Report Open Access

Opinion Forming in the Digital Age

Taylor, Steve; Pickering, Brian; Grace, Paul; Boniface, Michael; Bakir, Vian; boyd, danah; Engesser, Sven; Epstein, Robert; Fawzi, Nayla; Fernbach, Philip; Fisher, Dana, R; Gardner, Beth Gharrity; Jacobs, Kristof; Jacobson, Susan; Krämer, Benjamin; Kucharski, Adam; McStay, Andrew; Mercier, Hugo; Metzger, Miriam; Polletta, Francesca; Quattrociocchi, Walter; Sloman, Steven; Sperber, Dan; Spierings, C.H.B.M.; Wardle, Claire; Zollo, Fabiana; Zubiaga, Arkaitz

The Internet provides fast and ubiquitous communication that enables all kinds of communities and provides citizens with easy access to vast amounts of information, although the information is not necessarily verified and may present a distorted view of real events or facts. The Internet’s power as an instant source of mass information can be used to influence opinions, which can have far-reaching consequences.

This report’s purpose is to provide input into the advisory processes that determine European support for research into the effects and management of Fake News (e.g. deliberate misinformation), Echo Chambers (e.g. closed communities where biases can be reinforced through lack of diversity in opinions), and the Internet’s influence on social and political movements such as Populism; to provide insight into how innovation that takes these aspects into account can be supported. To address this aim, this report concerns socio-technical implications of the Internet related to the impact of closed communities and misinformation and makes recommendations derived from a consultation with domain experts concerning the research needed to address specific challenges.

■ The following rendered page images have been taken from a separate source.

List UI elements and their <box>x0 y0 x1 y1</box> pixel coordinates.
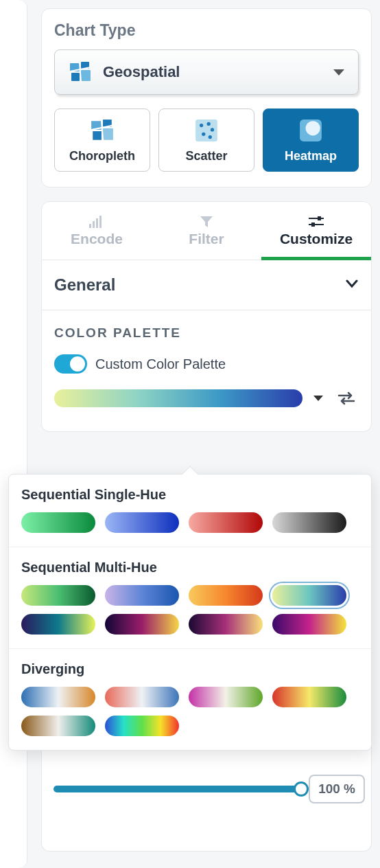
subtype-label: Heatmap <box>285 149 337 163</box>
chart-type-selected-label: Geospatial <box>103 63 180 81</box>
svg-point-13 <box>209 135 212 138</box>
palette-section-title: Sequential Single-Hue <box>21 487 359 503</box>
palette-swatch[interactable] <box>272 614 346 635</box>
swatch-row <box>21 512 359 533</box>
color-palette-label: COLOR PALETTE <box>54 326 359 341</box>
subtype-scatter[interactable]: Scatter <box>158 108 254 172</box>
swatch-row <box>21 614 359 635</box>
svg-rect-16 <box>89 224 91 228</box>
palette-swatch[interactable] <box>21 585 95 606</box>
svg-rect-23 <box>311 222 315 227</box>
svg-point-9 <box>200 123 203 126</box>
subtype-heatmap[interactable]: Heatmap <box>263 108 359 172</box>
palette-swatch[interactable] <box>105 614 179 635</box>
palette-swatch[interactable] <box>21 512 95 533</box>
svg-rect-2 <box>71 73 80 81</box>
palette-section: Diverging <box>9 649 371 750</box>
palette-swatch[interactable] <box>272 687 346 707</box>
palette-swatch[interactable] <box>272 585 346 606</box>
tab-encode[interactable]: Encode <box>42 202 152 260</box>
opacity-slider[interactable] <box>54 786 302 792</box>
svg-point-12 <box>202 132 205 135</box>
subtype-choropleth[interactable]: Choropleth <box>54 108 150 172</box>
choropleth-icon <box>89 117 115 144</box>
geospatial-icon <box>67 59 93 85</box>
palette-swatch[interactable] <box>105 687 179 707</box>
subtype-label: Scatter <box>185 149 227 163</box>
tab-customize[interactable]: Customize <box>261 202 371 260</box>
reverse-palette-button[interactable] <box>334 386 359 411</box>
palette-swatch[interactable] <box>105 512 179 533</box>
chart-type-card: Chart Type Geospatial Choropleth Scatter <box>41 8 372 187</box>
opacity-value-input[interactable]: 100 % <box>309 775 365 803</box>
svg-point-10 <box>207 122 211 125</box>
palette-swatch[interactable] <box>21 716 95 736</box>
svg-rect-17 <box>93 221 95 228</box>
palette-swatch[interactable] <box>189 687 263 707</box>
svg-rect-8 <box>195 119 217 141</box>
customize-panel: Encode Filter Customize General CO <box>41 201 372 432</box>
tab-row: Encode Filter Customize <box>42 202 371 260</box>
palette-section: Sequential Multi-Hue <box>9 547 371 649</box>
palette-swatch[interactable] <box>21 614 95 635</box>
encode-icon <box>42 216 152 228</box>
palette-swatch[interactable] <box>189 614 263 635</box>
palette-dropdown[interactable] <box>54 389 302 407</box>
filter-icon <box>152 216 261 228</box>
palette-swatch[interactable] <box>189 585 263 606</box>
custom-palette-toggle[interactable] <box>54 354 87 374</box>
section-title: General <box>54 275 115 295</box>
palette-section: Sequential Single-Hue <box>9 475 371 547</box>
sliders-icon <box>261 216 371 228</box>
svg-rect-21 <box>318 216 321 220</box>
palette-section-title: Sequential Multi-Hue <box>21 560 359 575</box>
swatch-row <box>21 716 359 736</box>
tab-label: Customize <box>280 231 353 247</box>
palette-swatch[interactable] <box>21 687 95 707</box>
svg-rect-19 <box>99 216 102 228</box>
svg-point-15 <box>306 121 320 135</box>
chart-type-title: Chart Type <box>54 21 359 40</box>
chevron-down-icon <box>345 277 359 293</box>
svg-point-11 <box>211 128 214 131</box>
svg-rect-18 <box>96 218 98 228</box>
section-general-header[interactable]: General <box>42 260 371 310</box>
tab-filter[interactable]: Filter <box>152 202 261 260</box>
svg-rect-6 <box>93 131 102 140</box>
palette-swatch[interactable] <box>105 716 179 736</box>
palette-swatch[interactable] <box>272 512 346 533</box>
palette-section-title: Diverging <box>21 661 359 677</box>
custom-palette-toggle-label: Custom Color Palette <box>95 356 226 372</box>
tab-label: Encode <box>71 231 123 247</box>
caret-down-icon <box>313 396 323 401</box>
subtype-label: Choropleth <box>69 149 135 163</box>
chevron-down-icon <box>333 69 344 76</box>
opacity-control: 100 % <box>54 775 365 803</box>
svg-rect-7 <box>103 128 113 139</box>
tab-label: Filter <box>189 231 224 247</box>
scatter-map-icon <box>193 117 219 144</box>
swatch-row <box>21 585 359 606</box>
section-general-body: COLOR PALETTE Custom Color Palette <box>42 310 371 431</box>
palette-swatch[interactable] <box>189 512 263 533</box>
swatch-row <box>21 687 359 707</box>
slider-thumb[interactable] <box>294 781 309 797</box>
palette-swatch[interactable] <box>105 585 179 606</box>
heatmap-icon <box>298 117 324 144</box>
palette-popover: Sequential Single-HueSequential Multi-Hu… <box>8 474 372 751</box>
svg-rect-3 <box>81 70 91 81</box>
chart-type-dropdown[interactable]: Geospatial <box>54 49 359 95</box>
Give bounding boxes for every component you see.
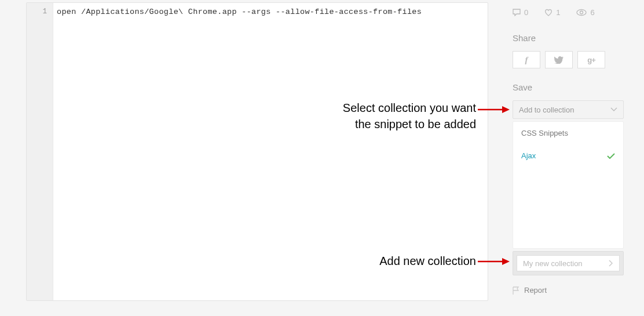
- share-label: Share: [513, 33, 624, 43]
- arrow-icon: [478, 256, 510, 267]
- report-label: Report: [524, 286, 547, 295]
- collection-item-ajax[interactable]: Ajax: [513, 144, 623, 167]
- facebook-button[interactable]: f: [513, 51, 540, 68]
- comments-count: 0: [524, 8, 528, 17]
- googleplus-icon: g+: [587, 56, 595, 64]
- new-collection-placeholder: My new collection: [523, 259, 583, 268]
- googleplus-button[interactable]: g+: [577, 51, 605, 68]
- likes-stat[interactable]: 1: [544, 8, 560, 17]
- views-stat[interactable]: 6: [576, 8, 594, 17]
- svg-point-0: [577, 10, 586, 16]
- eye-icon: [576, 9, 587, 16]
- new-collection-container: My new collection: [513, 251, 624, 275]
- collection-dropdown[interactable]: Add to collection: [513, 100, 624, 119]
- chevron-right-icon: [609, 260, 613, 267]
- collection-item-label: CSS Snippets: [521, 129, 568, 137]
- likes-count: 1: [556, 8, 560, 17]
- new-collection-input[interactable]: My new collection: [517, 255, 620, 271]
- line-gutter: 1: [27, 3, 53, 300]
- share-buttons: f g+: [513, 51, 624, 68]
- facebook-icon: f: [525, 55, 528, 65]
- dropdown-placeholder: Add to collection: [519, 106, 574, 114]
- twitter-icon: [554, 56, 564, 64]
- chevron-down-icon: [610, 107, 617, 112]
- line-number: 1: [27, 3, 53, 16]
- views-count: 6: [590, 8, 594, 17]
- comment-icon: [513, 9, 521, 16]
- stats-row: 0 1 6: [513, 8, 624, 17]
- annotation-select-collection: Select collection you want the snippet t…: [325, 100, 476, 132]
- collection-list: CSS Snippets Ajax: [513, 121, 624, 249]
- collection-item-css-snippets[interactable]: CSS Snippets: [513, 122, 623, 144]
- flag-icon: [513, 286, 519, 295]
- heart-icon: [544, 9, 552, 16]
- svg-point-1: [580, 11, 583, 14]
- arrow-icon: [478, 104, 510, 115]
- comments-stat[interactable]: 0: [513, 8, 528, 17]
- annotation-new-collection: Add new collection: [325, 253, 476, 269]
- report-link[interactable]: Report: [513, 286, 624, 295]
- svg-marker-3: [502, 106, 510, 113]
- sidebar: 0 1 6 Share f g+ Save Add to: [513, 2, 624, 316]
- save-label: Save: [513, 82, 624, 92]
- collection-item-label: Ajax: [521, 151, 536, 160]
- check-icon: [607, 153, 615, 159]
- twitter-button[interactable]: [545, 51, 573, 68]
- svg-marker-5: [502, 258, 510, 265]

This study has used the Delphi Method, an iterative consultation mechanism aimed at consensus building within a targeted panel of experts. Three rounds of iteration were undertaken and a total of fourteen experts participated in all three rounds. The result of the consultation is 67 assertion statements that reached consensus amongst the experts in five broad themes, and these are presented in this report and summarised into key recommendations.

The key overarching recommendation is that we need to understand how opinions are formed and are influenced in the current digital age. Investigations are needed to understand the underlying cognitive and emotional processes that enable peoples’ opinions to be influenced in the context of a hybrid media system that mixes online and offline channels and broadcast and interactive social media.